Mi è capitato di pensare al futuro dei media nell’età di Internet e di considerare, di riflesso, anche le prospettive della mia professione, il giornalismo: un campo minato, sia perché mi tocca troppo da vicino, sia perché le dimensioni dei cambiamenti in corso sono sconvolgenti. Ho provato a eliminare questo improvvido post dalla mia testa. Ma non ce l’ho fatta. Me ne devo liberare pubblicandolo, in qualche modo. E forse l’unico modo possibile è procedere per cenni: rapidi pensieri, citazioni, associazioni di idee.

Il futuro è imprevedibile e gli esperti non lo sanno

Mi sforzerò di cercare un senso alle novità del presente per scrutare nel futuro. Serve allora una premessa metodologica, ed è quella contenuta nelle due citazioni che seguono:

“Quelli che hanno la conoscenza non fanno previsioni. Quelli che fanno previsioni non hanno la conoscenza.” (Lao Tzu)

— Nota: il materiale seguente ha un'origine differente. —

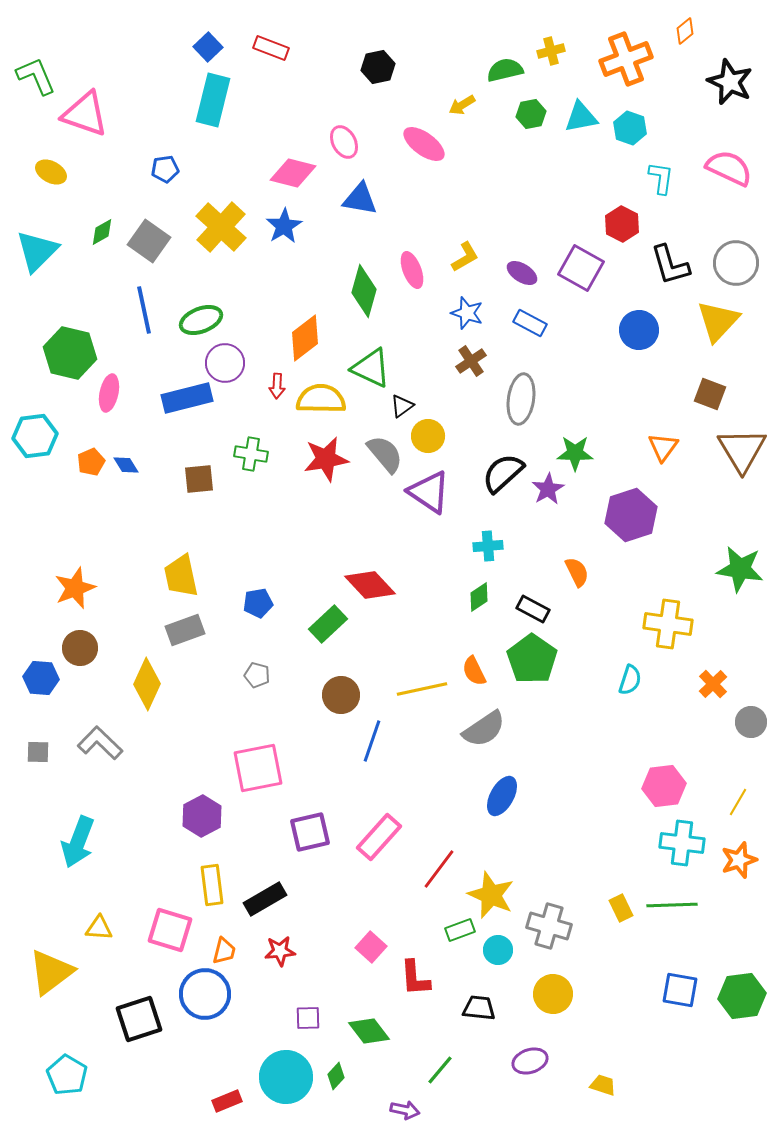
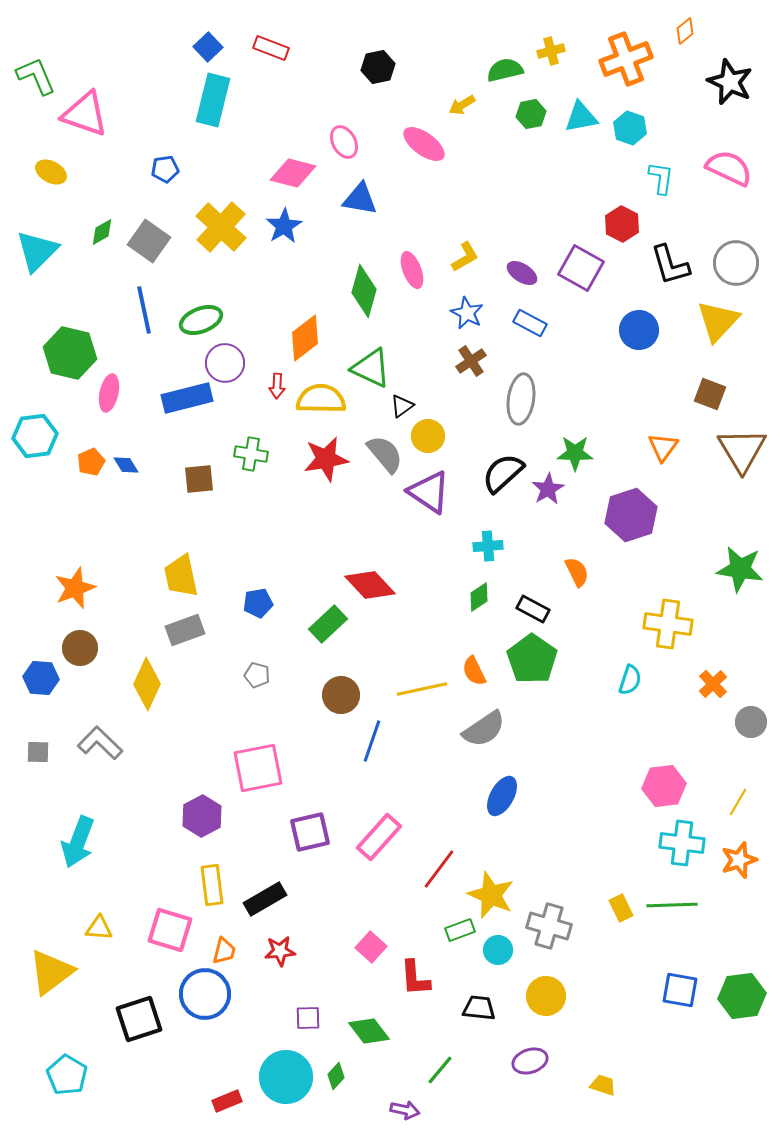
blue star at (467, 313): rotated 8 degrees clockwise
yellow circle at (553, 994): moved 7 px left, 2 px down
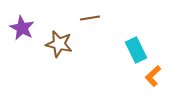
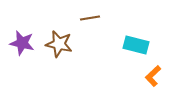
purple star: moved 15 px down; rotated 15 degrees counterclockwise
cyan rectangle: moved 5 px up; rotated 50 degrees counterclockwise
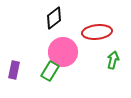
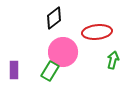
purple rectangle: rotated 12 degrees counterclockwise
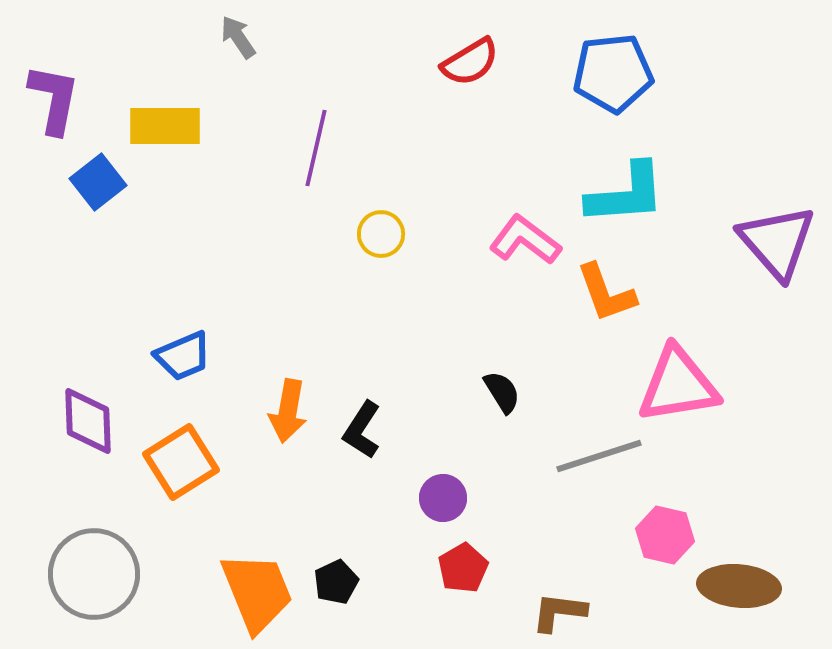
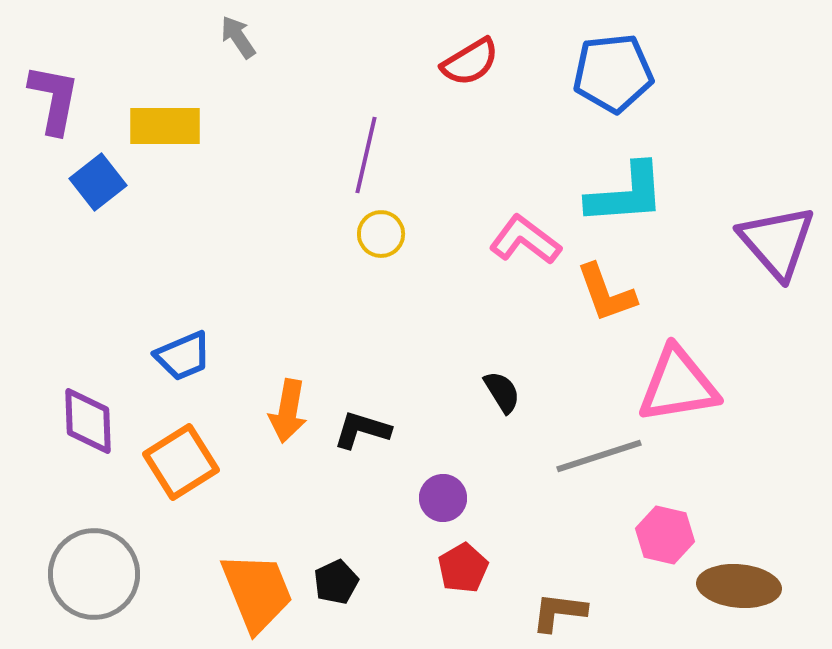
purple line: moved 50 px right, 7 px down
black L-shape: rotated 74 degrees clockwise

“Fare previsioni è molto difficile, soprattutto quando riguardano il futuro.” (Niels Bohr)

Il futuro ancora non esiste e dunque non è conoscibile. La storia procede per salti e discontinuità. I cosiddetti esperti ne sanno (poco) quanto noi. A proposito, un bellissimo libro che analizza i fallimenti degli esperti è Expert political judgment di Philip Tetlock. In tre parole, il senso del libro è sintetizzato così in una recensione di Louis Menand per il New Yorker, ripresa sul retro di copertina: “Think for yourself” (“pensa per te”).

Si tratta di un’ottima massima anche per l’investitore accorto alle prese con le previsioni dei guru della finanza e mi è venuta in mente grazie allo sciopero di ieri dei giornalisti italiani (su cui, volente o nolente, tornerò).

Per dare una scorsa alle notizie del giorno sono andato, come peraltro faccio spesso, sul sito della BBC . Lì ho letto anche della brillante vittoria di Valentino Rossi ad Assen. Siccome il sito è ben curato e ricco di contenuti, la cronaca della gara conteneva diversi link, tra cui due riguardavano le previsioni, fatte prima dell’inizio del campionato, dallo stesso Rossi e da un panel di 4 esperti della BBC.

Quali erano i favoriti di Rossi? I 5 ai vertici della scorsa stagione, i “migliori motociclisti” del momento, e cioè Pedrosa, Hayden, Capirossi, Melandri e, ovviamente, lo stesso Rossi. E i favoriti del panel di esperti della BBC? La previsione unanime era che la stagione si sarebbe ridotta a un duello tra Rossi e Pedrosa, con scarse possibilità, per gli altri, di inserirsi (anche se in un momento di illuminata autocritica, uno degli esperti ricordava come l’anno scorso nessuno avesse inserito Hayden, poi vincitore, tra i pretendenti al titolo).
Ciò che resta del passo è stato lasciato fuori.